The Ann Arbor spring market has a clear shape. February sees the first serious activity. March brings the first wave of new listings. April and May are the peak listing and sale months. June slows modestly as families wait for school to end. July is quiet because of the UMich calendar and the heat. August picks back up as families close before the school year. September is the last strong month before fall.

Spring 2026 is tracking that shape, not breaking from it. Expect the peak of listings in the first two weeks of May.

Interest rate moves would change the picture. If rates hold in the current band, the spring market will feel incrementally better than last year. If rates drop meaningfully, inventory will get consumed quickly and prices will firm at every level.

What the Next 90 Days Probably Look Like

More listings. Expect the inventory count to rise each of the next six weeks.

Steady pricing at entry and move-up. The buyer pool is there. Price correctly and you transact.

More negotiation at the top. Luxury sellers should be ready to respond to inspection requests and repair credits.

A faster pace in the second and third weeks of each month, as buyers who have been watching finally decide and move.

Football Saturday tours continue through spring practice season, but the real test for Burns Park and Old West Side is a summer showing when you can hear neighbors on the sidewalk.

What Buyers Should Do

Have financing confirmed before you tour. Pre-qualified is not the same as fully approved.

Decide your list of must-have neighborhoods before you browse.

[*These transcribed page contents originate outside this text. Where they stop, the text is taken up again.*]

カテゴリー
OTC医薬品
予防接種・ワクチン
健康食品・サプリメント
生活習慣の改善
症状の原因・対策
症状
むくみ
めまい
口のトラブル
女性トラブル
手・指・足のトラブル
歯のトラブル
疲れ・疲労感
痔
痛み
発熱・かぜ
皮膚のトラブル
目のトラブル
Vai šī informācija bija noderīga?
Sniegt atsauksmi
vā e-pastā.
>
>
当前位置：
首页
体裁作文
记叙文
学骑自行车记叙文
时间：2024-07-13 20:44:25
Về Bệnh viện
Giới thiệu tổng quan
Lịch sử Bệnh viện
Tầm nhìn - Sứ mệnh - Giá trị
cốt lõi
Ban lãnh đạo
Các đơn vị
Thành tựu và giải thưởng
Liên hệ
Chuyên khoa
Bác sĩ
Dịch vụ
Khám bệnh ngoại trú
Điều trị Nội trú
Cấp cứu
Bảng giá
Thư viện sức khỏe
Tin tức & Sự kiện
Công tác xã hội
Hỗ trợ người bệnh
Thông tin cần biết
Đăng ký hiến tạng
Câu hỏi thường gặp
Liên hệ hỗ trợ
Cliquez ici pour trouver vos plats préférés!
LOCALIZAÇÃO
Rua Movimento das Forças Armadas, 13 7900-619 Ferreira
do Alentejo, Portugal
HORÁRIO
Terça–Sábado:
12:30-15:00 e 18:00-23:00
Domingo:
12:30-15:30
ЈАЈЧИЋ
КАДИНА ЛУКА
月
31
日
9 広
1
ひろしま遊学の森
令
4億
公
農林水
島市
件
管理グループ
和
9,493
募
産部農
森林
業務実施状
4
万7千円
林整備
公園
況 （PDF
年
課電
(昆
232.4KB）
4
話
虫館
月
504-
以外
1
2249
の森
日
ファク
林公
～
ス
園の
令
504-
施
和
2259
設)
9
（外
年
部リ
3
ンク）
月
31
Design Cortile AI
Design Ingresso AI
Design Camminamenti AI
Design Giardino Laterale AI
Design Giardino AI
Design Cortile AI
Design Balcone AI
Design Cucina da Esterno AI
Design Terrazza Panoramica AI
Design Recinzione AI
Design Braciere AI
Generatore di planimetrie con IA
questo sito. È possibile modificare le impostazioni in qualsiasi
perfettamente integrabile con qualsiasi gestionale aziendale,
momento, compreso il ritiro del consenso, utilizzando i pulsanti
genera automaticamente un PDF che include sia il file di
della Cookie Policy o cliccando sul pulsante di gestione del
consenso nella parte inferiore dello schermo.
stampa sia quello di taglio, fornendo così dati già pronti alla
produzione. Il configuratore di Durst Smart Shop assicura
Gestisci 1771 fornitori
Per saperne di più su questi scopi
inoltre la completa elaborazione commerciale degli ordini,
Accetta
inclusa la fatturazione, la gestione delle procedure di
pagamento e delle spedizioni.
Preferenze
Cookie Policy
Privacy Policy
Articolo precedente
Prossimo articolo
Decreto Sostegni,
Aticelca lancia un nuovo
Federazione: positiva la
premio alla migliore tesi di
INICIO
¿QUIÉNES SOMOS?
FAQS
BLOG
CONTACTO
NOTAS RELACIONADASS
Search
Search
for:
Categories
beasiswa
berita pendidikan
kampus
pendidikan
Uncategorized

Ann Arbor commute times vary by three times depending on which side of town you live on, and that matters more than square footage.

Be ready to move on a well-priced entry home the day it lists. In the 400s, the right house disappears fast.

Use inspections, especially for move-up properties. Older housing stock has real maintenance backlogs. A good inspection saves money and headache.

If you are a relocating professional, build a 48-hour window into your tour trip. One day is not enough. Three days lets you see a neighborhood at different times.

What Sellers Should Do

Price to the market, not to last year. The market is steady, not rising fast. A 15k overpricing on a 550k home costs you weeks.

Pre-inspect if your house is over 40 years old. Ann Arbor has a lot of housing built between 1920 and 1965. Pre-inspection catches the surprises before a buyer does.

Stage for the UMich and Michigan Medicine buyer. Home offices, clean kitchens, and functional mudrooms win.

Plan your timing. List the Thursday before the first weekend you want showings. Avoid listing the week of UMich graduation or Art Fair.

Risks and Watch Items

Rate moves are the biggest wildcard. A sharp rate increase slows the entry segment first.

A slowdown in UMich or Michigan Medicine hiring would soften the 400 to 700k band, since so much demand comes from those employers.

Property tax assessments arriving this spring could affect buyer math on some properties. Check the current assessed value before offering.

Construction pipeline in Scio, Pittsfield, and Saline will add inventory later this year. That new supply pressures the 500 to 800k segment more than the under 400 segment.